══ Material for the task ══

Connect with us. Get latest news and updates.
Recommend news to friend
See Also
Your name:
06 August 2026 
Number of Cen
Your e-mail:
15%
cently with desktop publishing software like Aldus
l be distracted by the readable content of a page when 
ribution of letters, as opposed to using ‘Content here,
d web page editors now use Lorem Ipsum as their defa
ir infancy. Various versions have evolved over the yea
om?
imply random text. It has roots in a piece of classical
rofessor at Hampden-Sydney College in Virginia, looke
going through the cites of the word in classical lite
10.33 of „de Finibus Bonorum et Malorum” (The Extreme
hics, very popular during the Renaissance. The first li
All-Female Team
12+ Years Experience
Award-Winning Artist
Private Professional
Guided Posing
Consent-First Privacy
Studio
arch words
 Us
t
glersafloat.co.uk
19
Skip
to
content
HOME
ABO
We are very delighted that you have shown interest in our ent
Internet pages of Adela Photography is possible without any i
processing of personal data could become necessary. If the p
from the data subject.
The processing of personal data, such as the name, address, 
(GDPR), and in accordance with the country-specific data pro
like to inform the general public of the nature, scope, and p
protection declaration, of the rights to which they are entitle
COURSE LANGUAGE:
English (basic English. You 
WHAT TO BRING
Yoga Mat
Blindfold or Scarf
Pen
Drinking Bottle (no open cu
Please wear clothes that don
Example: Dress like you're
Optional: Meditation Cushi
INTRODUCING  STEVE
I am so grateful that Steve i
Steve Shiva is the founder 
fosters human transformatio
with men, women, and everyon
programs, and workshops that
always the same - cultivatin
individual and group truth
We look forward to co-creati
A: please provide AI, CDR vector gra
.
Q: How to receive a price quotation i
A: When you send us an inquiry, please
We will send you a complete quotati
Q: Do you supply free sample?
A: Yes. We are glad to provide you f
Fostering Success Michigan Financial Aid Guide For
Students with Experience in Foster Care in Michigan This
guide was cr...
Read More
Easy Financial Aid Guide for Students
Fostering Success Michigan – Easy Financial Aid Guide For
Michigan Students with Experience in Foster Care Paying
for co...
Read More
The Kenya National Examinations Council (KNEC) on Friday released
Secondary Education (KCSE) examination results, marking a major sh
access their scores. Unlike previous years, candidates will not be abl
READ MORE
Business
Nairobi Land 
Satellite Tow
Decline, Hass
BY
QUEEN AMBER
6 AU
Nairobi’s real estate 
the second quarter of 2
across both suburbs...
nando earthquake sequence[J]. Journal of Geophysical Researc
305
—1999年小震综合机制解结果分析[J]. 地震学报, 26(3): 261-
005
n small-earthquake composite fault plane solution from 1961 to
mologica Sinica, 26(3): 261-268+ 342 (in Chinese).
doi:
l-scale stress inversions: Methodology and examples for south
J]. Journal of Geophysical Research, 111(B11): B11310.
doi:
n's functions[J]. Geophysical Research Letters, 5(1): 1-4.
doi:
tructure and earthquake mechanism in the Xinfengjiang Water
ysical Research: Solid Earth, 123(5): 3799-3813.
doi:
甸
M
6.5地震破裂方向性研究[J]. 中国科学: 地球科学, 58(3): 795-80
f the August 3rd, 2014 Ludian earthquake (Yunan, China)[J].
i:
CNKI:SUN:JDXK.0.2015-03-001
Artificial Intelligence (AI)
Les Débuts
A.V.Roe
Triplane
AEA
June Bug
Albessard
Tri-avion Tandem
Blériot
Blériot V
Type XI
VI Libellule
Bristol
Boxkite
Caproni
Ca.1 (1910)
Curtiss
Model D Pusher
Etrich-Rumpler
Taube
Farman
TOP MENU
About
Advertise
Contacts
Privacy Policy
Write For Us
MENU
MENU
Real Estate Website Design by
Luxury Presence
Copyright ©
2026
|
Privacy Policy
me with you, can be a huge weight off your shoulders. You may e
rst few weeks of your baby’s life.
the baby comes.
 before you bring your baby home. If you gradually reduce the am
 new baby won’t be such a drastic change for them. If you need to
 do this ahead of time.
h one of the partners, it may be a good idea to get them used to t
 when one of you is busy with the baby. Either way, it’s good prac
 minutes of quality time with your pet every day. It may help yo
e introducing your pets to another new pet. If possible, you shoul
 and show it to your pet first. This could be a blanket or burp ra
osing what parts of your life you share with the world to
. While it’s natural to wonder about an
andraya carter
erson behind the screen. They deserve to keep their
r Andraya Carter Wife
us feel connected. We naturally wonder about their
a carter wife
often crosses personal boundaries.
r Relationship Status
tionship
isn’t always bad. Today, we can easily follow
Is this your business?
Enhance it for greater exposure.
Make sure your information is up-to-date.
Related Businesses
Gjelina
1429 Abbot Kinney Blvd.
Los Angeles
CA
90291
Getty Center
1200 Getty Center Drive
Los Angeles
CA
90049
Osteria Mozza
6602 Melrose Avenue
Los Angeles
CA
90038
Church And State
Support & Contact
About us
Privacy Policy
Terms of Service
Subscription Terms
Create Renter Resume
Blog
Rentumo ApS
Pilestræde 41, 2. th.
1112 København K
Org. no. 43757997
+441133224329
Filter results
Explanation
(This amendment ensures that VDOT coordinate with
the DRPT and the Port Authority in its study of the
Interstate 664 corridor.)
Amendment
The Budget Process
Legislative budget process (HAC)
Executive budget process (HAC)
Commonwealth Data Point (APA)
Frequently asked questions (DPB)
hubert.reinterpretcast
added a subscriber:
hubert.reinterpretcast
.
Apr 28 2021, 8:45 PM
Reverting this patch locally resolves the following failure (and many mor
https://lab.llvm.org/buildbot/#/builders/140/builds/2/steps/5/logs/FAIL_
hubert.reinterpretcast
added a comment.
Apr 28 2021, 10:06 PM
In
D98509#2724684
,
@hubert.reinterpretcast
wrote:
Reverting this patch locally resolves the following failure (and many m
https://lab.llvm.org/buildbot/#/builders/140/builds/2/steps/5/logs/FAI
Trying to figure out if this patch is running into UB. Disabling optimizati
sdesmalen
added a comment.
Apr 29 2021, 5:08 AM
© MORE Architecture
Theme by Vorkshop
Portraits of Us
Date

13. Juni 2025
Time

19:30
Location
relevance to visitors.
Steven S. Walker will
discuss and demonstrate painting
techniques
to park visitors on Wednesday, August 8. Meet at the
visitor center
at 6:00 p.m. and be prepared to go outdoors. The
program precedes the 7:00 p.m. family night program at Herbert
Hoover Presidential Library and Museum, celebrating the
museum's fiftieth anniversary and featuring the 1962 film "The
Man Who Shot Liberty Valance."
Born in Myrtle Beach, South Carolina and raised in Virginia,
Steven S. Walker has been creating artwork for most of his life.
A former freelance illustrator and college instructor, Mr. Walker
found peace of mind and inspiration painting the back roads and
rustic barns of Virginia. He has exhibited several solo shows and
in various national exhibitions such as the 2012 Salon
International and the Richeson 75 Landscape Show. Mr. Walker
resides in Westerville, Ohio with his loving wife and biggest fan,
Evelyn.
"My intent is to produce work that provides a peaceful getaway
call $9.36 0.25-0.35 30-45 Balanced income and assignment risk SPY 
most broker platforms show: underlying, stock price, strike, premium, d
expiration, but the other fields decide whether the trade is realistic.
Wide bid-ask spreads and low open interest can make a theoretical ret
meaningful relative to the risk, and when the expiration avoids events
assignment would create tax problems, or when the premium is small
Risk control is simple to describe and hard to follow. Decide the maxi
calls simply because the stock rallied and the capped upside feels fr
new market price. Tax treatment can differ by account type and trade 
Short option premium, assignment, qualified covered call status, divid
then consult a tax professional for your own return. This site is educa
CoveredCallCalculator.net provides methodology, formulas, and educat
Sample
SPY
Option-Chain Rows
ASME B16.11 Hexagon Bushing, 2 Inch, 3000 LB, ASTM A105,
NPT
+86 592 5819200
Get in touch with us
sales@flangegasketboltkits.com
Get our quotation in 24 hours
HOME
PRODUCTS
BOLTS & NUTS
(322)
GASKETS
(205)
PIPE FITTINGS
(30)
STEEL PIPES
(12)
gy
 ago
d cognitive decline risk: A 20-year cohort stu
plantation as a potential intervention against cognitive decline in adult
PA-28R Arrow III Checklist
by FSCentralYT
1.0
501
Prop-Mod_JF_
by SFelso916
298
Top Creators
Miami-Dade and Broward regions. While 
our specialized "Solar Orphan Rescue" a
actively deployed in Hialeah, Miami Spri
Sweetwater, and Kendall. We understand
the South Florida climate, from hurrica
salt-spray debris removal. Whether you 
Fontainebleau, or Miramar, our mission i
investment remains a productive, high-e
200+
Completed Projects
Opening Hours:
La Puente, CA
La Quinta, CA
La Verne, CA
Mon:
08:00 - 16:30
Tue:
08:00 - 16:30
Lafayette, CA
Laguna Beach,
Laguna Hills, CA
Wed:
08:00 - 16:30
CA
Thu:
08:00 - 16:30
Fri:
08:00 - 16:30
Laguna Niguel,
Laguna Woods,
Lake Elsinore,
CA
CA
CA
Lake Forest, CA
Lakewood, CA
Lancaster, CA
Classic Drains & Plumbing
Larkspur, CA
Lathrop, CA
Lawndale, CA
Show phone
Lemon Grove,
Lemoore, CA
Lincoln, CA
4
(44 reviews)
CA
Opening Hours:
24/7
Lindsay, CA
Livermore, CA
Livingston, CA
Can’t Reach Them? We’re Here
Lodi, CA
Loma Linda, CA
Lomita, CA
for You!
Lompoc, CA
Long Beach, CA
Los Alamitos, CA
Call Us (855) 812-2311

═══

Work instruction:
Could you write out exactly the lines above, starting at the first one and ending with the line that has "d web page editors"?

Exercise answer:
Connect with us. Get latest news and updates.
Recommend news to friend
See Also
Your name:
06 August 2026 
Number of Cen
Your e-mail:
15%
cently with desktop publishing software like Aldus
l be distracted by the readable content of a page when 
ribution of letters, as opposed to using ‘Content here,
d web page editors now use Lorem Ipsum as their defa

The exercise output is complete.